Wie man hört, ist die gegenwärtige Regierung, d.h. die entscheidende Gruppe um Balcerowicz mit der Vorstellung angetreten, die Radikalkur möglichst schnell anzusetzen (d.h. nicht durch überflüssiges Debattieren zu verzögern) um dann festzustellen, ob es funktionieren wird - wenn nicht, besteht noch die Möglichkeit "das Ruder herumzureißen".

Für die folgenden Monate kann man von folgendem ausgehen:

1. Das Volk steht hinter der Regierung und harrt auf die bessere Zukunft; wer kann ernährt sich durch die Hilfe von Verwandten auf dem Dorf.

2. Das Bruttosozialprodukt wird nach Expertenschätzungen gegenüber 1989 um ca. 5% fallen; dies würde nach westlichen Erfahrungen zu einer Rezession, also einer weiteren Verschärfung der Wirtschaftskrise führen.
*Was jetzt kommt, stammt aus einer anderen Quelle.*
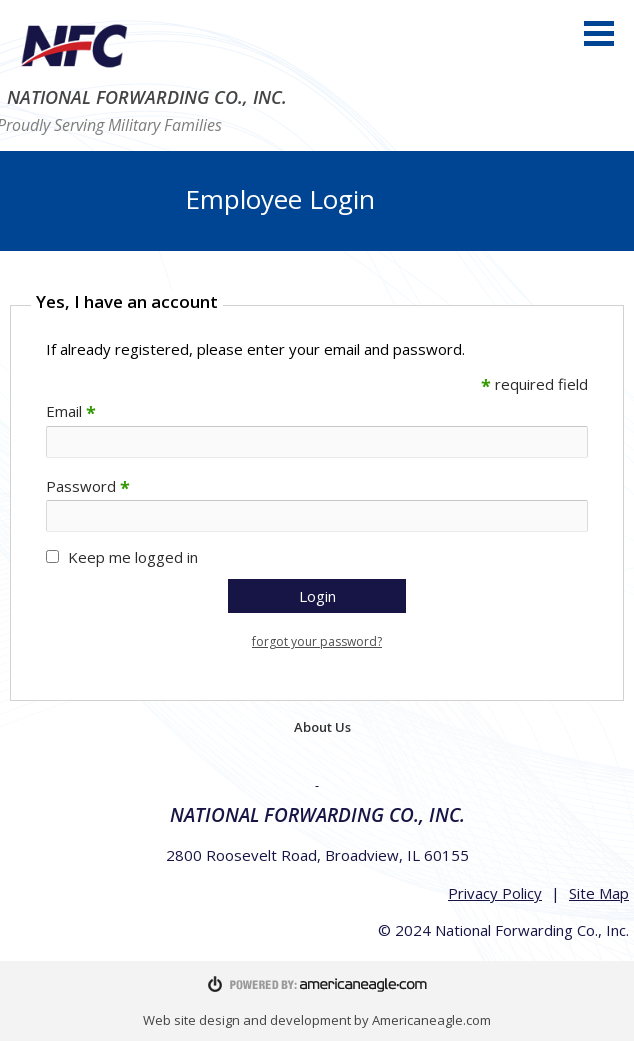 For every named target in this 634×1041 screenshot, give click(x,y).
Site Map (599, 893)
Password (88, 486)
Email (71, 411)
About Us (322, 727)
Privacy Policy (495, 893)
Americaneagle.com (431, 1020)
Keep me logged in (133, 557)
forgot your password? (317, 641)
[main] (317, 493) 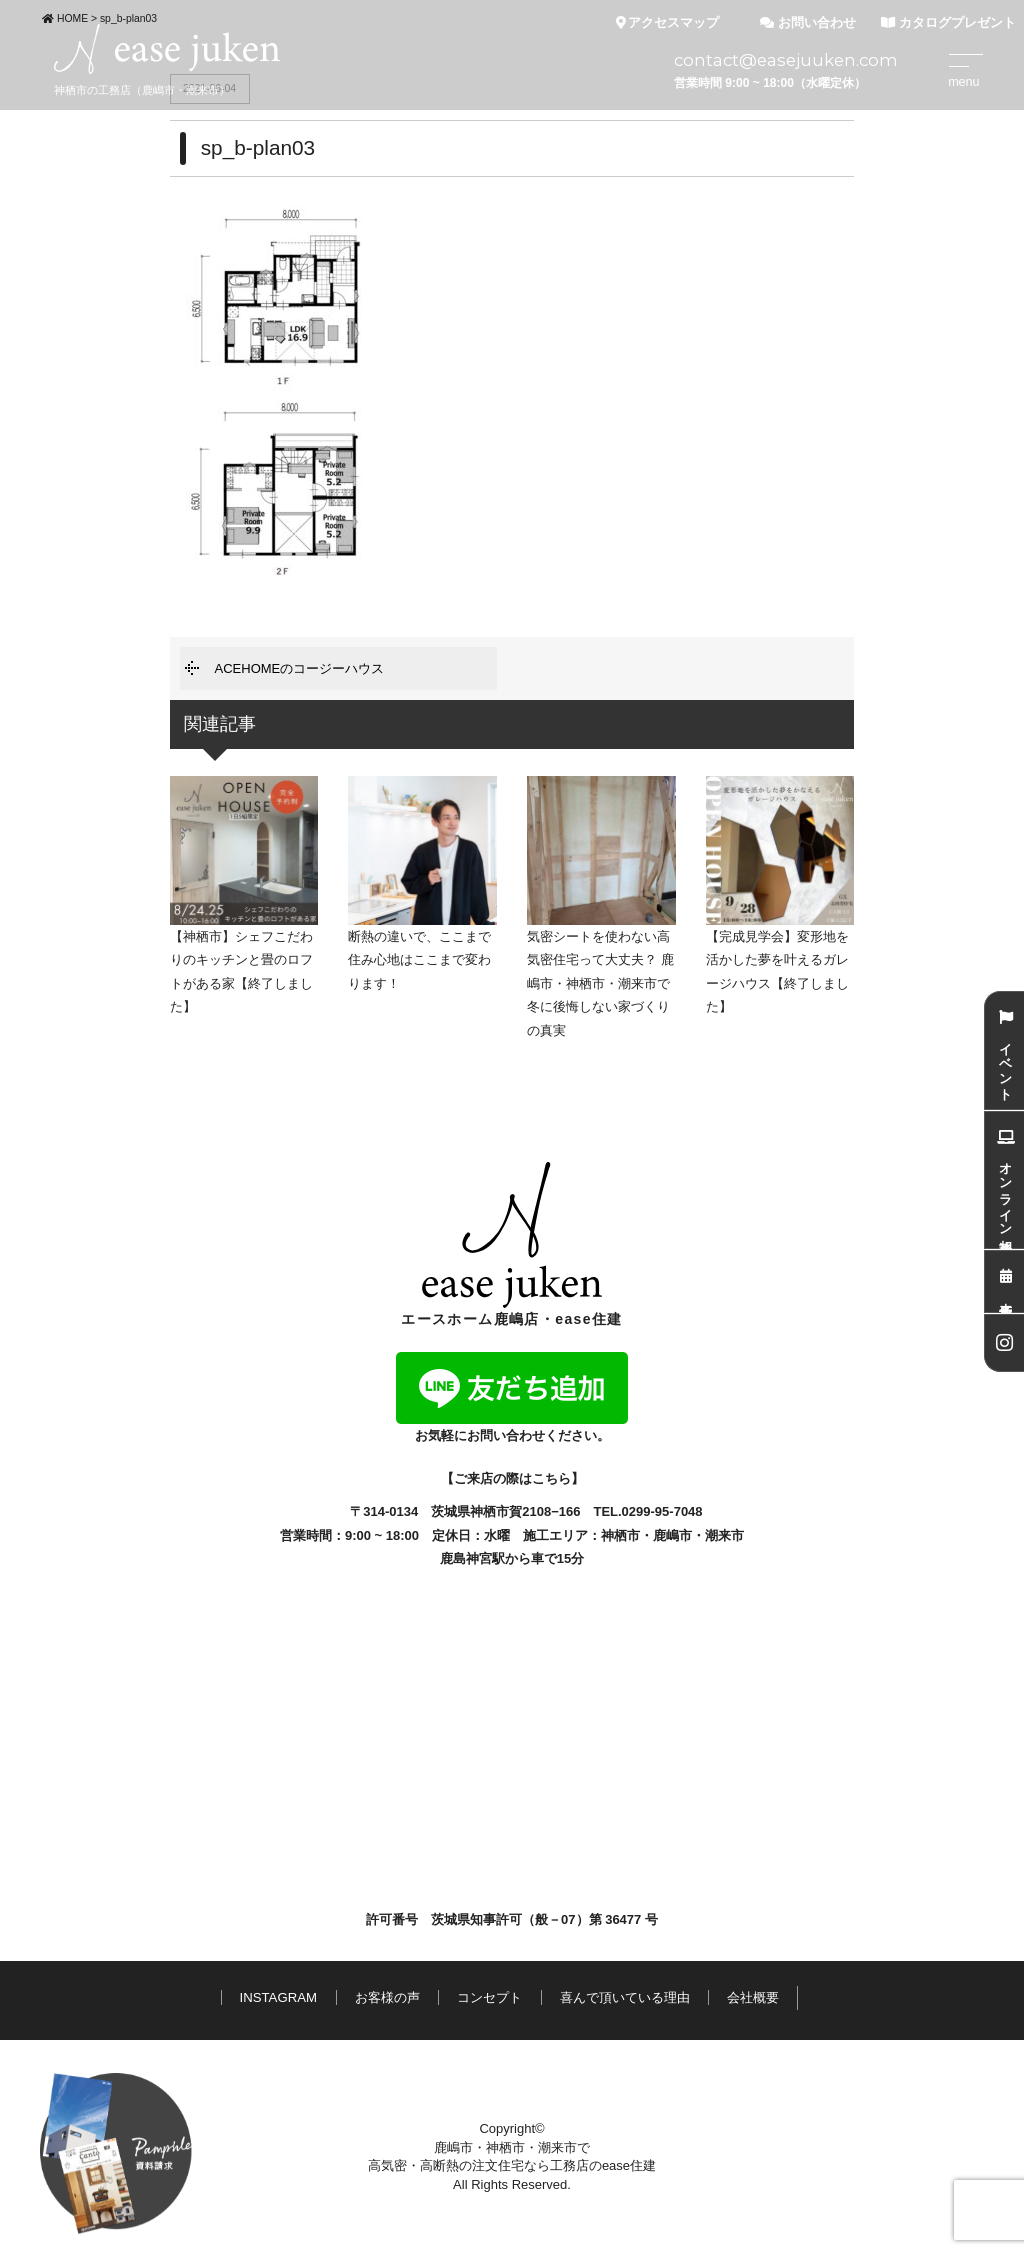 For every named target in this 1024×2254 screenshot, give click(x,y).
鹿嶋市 (672, 1535)
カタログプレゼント (948, 23)
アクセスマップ (668, 23)
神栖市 (620, 1535)
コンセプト (489, 1997)
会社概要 (753, 1997)
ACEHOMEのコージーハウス (300, 668)
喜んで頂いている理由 (625, 1997)
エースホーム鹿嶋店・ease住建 (512, 1244)
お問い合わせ (808, 23)
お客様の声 (387, 1997)
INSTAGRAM (278, 1997)
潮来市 (724, 1535) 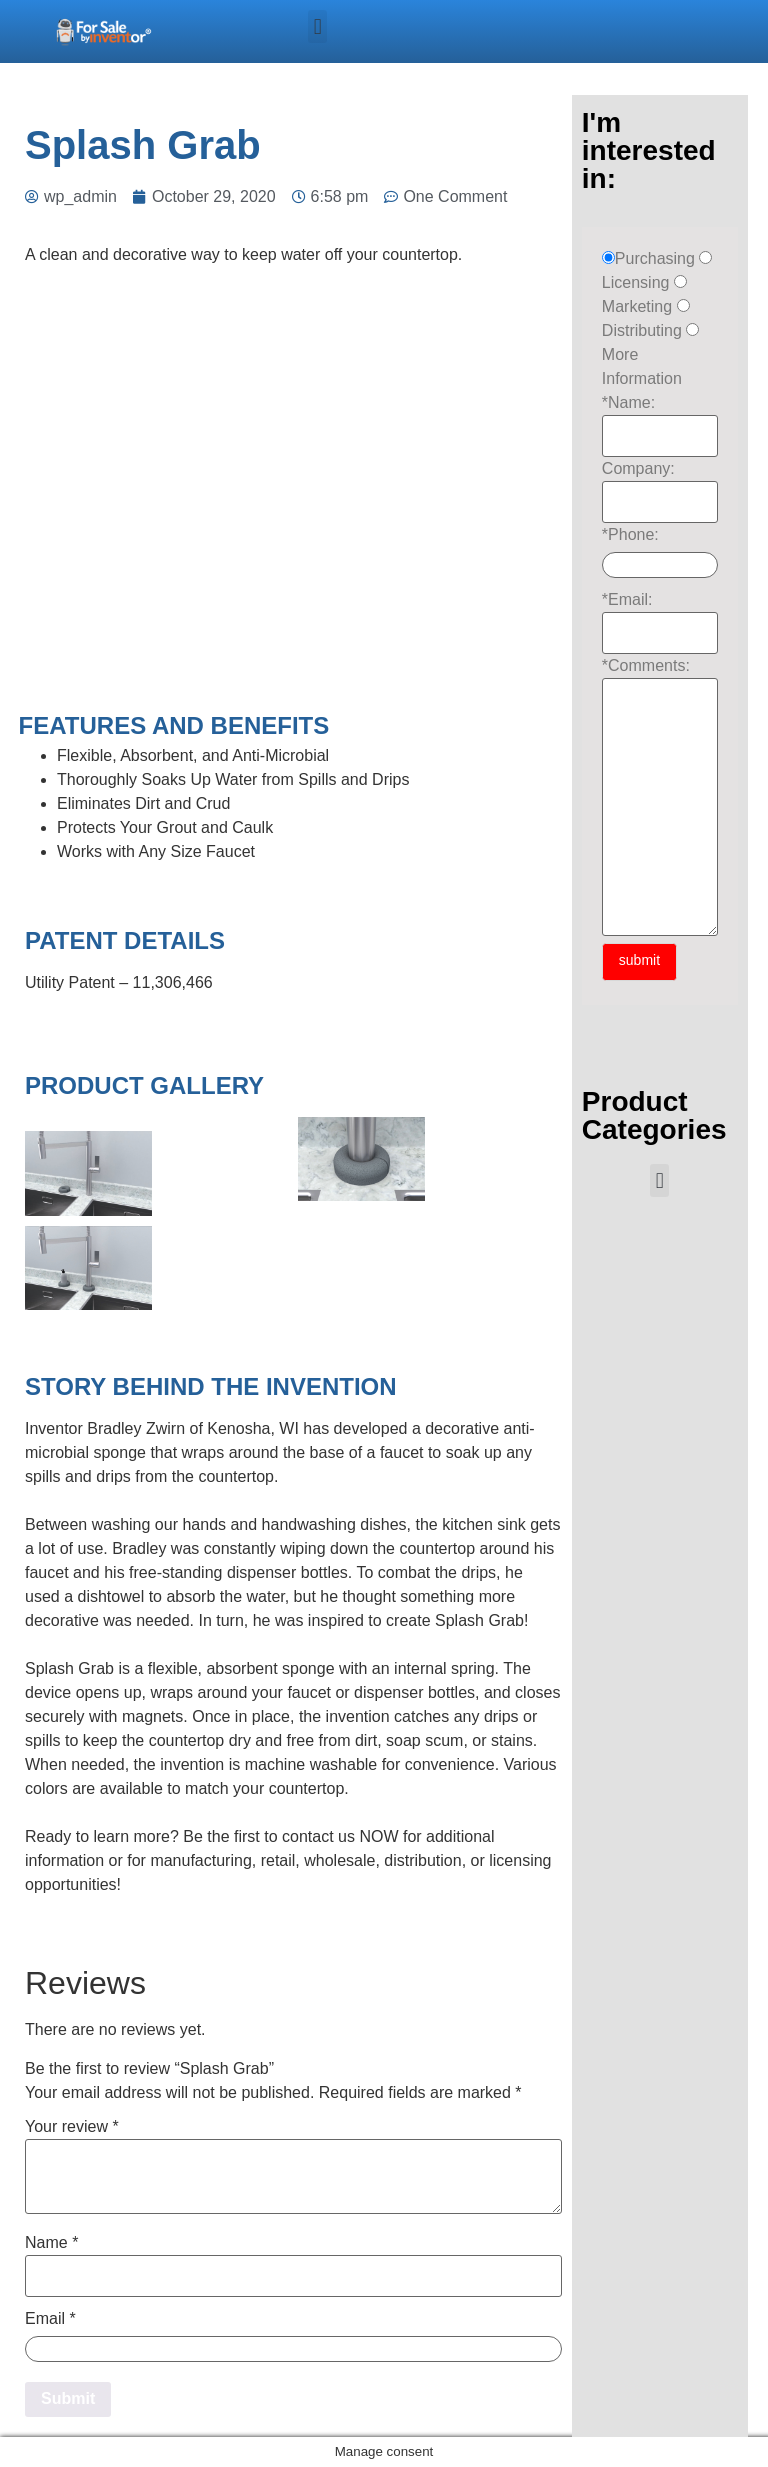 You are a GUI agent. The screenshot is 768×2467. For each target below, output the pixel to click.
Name (51, 2243)
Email (50, 2319)
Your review (72, 2127)
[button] (317, 26)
Auf jeden Fall gibt es zunehmend Betriebsschließungen und damit steigende Arbeitslosigkeit und Unzufriedenheit.

3. Die Regierung Mazowiezki hat vielleicht 6 Monate Zeit und steht damit unter einem ungeheuren Erfolgszwang. Gibt es dann keine Anzeichen der Besserung sondern eine Fortentwicklung der negativen Entwicklung, hat damit die Solidarnosc ihren Mythos verloren und verspielt. Dann bleibt - so befürchtet man in Polen - nur noch der Ruf nach dem "starken Mann".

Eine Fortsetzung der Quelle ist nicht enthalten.